These notes are intended to accompany lectures in Human Physiology by Dr. Peter King at Francis Marion University, Florence, SC 29502.
The nervous system is part of the bodies control system along
with the endocrine system.
The nervous system generally takes care of short term control
of body function including skeletal movement. The endocrine system
takes care of longer term control
The nervous system is able to receive stimuli and transmit
signals between cells, integrate signal information and stimulate
an effector (muscle).
The specialized cells that transmit a nerve impulse are neurons.
A nerve is made up of many neurons.
The nervous system can be divided in a number of ways.
Firstly there is a division between the central nervous system,
CNS, (the brain and spinal cord) and the peripheral nervous
system, PNS, (cranial and spinal nerves and there branches).
The peripheral nervous system is divided into the sensory
(afferent) and motor (efferent) systems (neurons going
to effectors).
Motor neurons are divided into somatic (to skeletal muscle)
and autonomic systems (to smooth and cardiac muscle).
The nervous system is made up of neurons (nerve cells) that
transmit nervous impulses and glial cells (supporting cells).
Glial of the CNS
Astrocytes - provide a cellular connection between the neurons
and capillaries, transport nutrients and waste.
Control the chemical environment around the neuron.
Absorb and recycle neurotransmitters.
Not the blood brain barrier.
Oligodendrocytes - processes wrap around neurons and
insulate them from stimulation from other neurons.Form myelin
sheath around axons.
Microglia - small phagocytic white blood cells that migrate
through CNS.
Ependymal cells - line the cavities of the CNS that are
filled with cerebrospinal fluid (CFS). Have role in monitoring
CSF and producing CSF.
Glial of the PNS
Satellite cells - surround the cell bodies of neurons. Thought
to assist the neuron in maintaining homeostasis, e.g. chemical
environment.
Schwann cells - wrap around the axon and forms a myelin
sheath.
Myelin sheath increases the spread of transmission of a nerve
impulse along the axon.
Neurons (and muscles) are different from other cells and are
excitable cells. Neurons transmit nerve impulses.
Functionally neurons are divided into sensory neurons, interneurons
and motor neurons.
Each have an input zone (dendrites), a transmission zone
(axon) an output zone (axon terminal) and a cell
body (contains the nucleus).
So how do neurons work?
As mentioned earlier neurons are excitable cells.
Neurons maintain an imbalance in charged particles inside and
outside of their cell membrane.
The cell traps large negatively charged organic molecules inside
the cell, and actively controls the movement of positive ions
to produce an electrical potential across the membrane.
Revision - transport across membranes.
Some molecules like O2 and CO2 can simply
diffuse through a membrane because they are fat soluble.
Larger molecules and charged particles (ions) cannot diffuse through a cell
membane but can be transported passively or actively by carriers (proteins
imbedded in the membrane)
Back to how a neuron works.
Neurons maintain an imbalance in charged particles inside and
outside of their cell membrane.
The cell traps large negatively charged organic molecules inside
the cell, and actively controls the movement of positive ions
to produce an electrical potential across the membrane.
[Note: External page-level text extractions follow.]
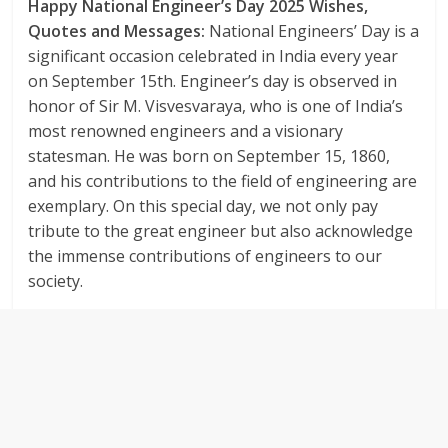
Happy National Engineer’s Day 2025 Wishes,
Quotes and Messages:
National Engineers’ Day is a
significant occasion celebrated in India every year
on September 15th. Engineer’s day is observed in
honor of Sir M. Visvesvaraya, who is one of India’s
most renowned engineers and a visionary
statesman. He was born on September 15, 1860,
and his contributions to the field of engineering are
exemplary. On this special day, we not only pay
tribute to the great engineer but also acknowledge
the immense contributions of engineers to our
society.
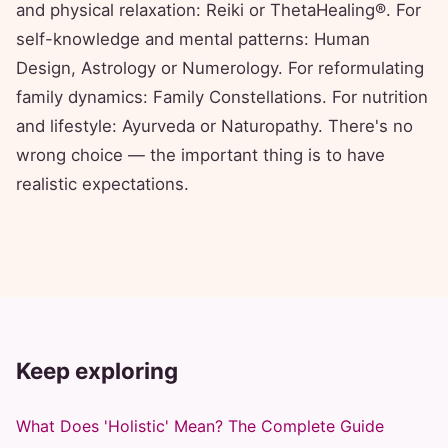
and physical relaxation: Reiki or ThetaHealing®. For
self-knowledge and mental patterns: Human
Design, Astrology or Numerology. For reformulating
family dynamics: Family Constellations. For nutrition
and lifestyle: Ayurveda or Naturopathy. There's no
wrong choice — the important thing is to have
realistic expectations.
Keep exploring
What Does 'Holistic' Mean? The Complete Guide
Protein pumps in the membrane maintain the potential by pumping
out 3 Na+ ions in exchange for 2 K+ ions.
The outside of the cell is more positive than the inside.
This imbalance is called the resting potential of the cell.
For a somatic motor neuron it is commonly about -70 millivolts,
but varies in the range of neurons from about -30 mV to about
-100 mV.
At their resting potential, neurons are referred to as polarized, because
the inside is negative compared to the outside.
Neurons can be stimulated or excited at their dendrites.
Excitation changes the potential across the cell membrane by opening channels
and allowing Na+ and K+ to diffuse through the membrane.
Allowing Na+ and K+ diffusion leads to
a depolarization of the membrane potential.
Such a depolarization event is localized to the area around the
point of excitation. Na+/K+ pumps soon return
the potential back to the original resting potential.
The effect of this local depolarization diminishes with
distance away from the site of excitation like a ripple from a
pebble dropped in a pool.
What causes a local excitation?
Depending on the nature of the dendrites it can be many different
criteria.
Such as:touch, stretch, pressure, heat, a chemical etc.
A nerve impulse is triggered when the membrane potential reaches
a critical threshold level at the axon hillock.
This is usually attained by the summation of many local depolarization
events.
A nerve impulse or action potential travels down the axon
away from the axon hillock but does not diminish with distance.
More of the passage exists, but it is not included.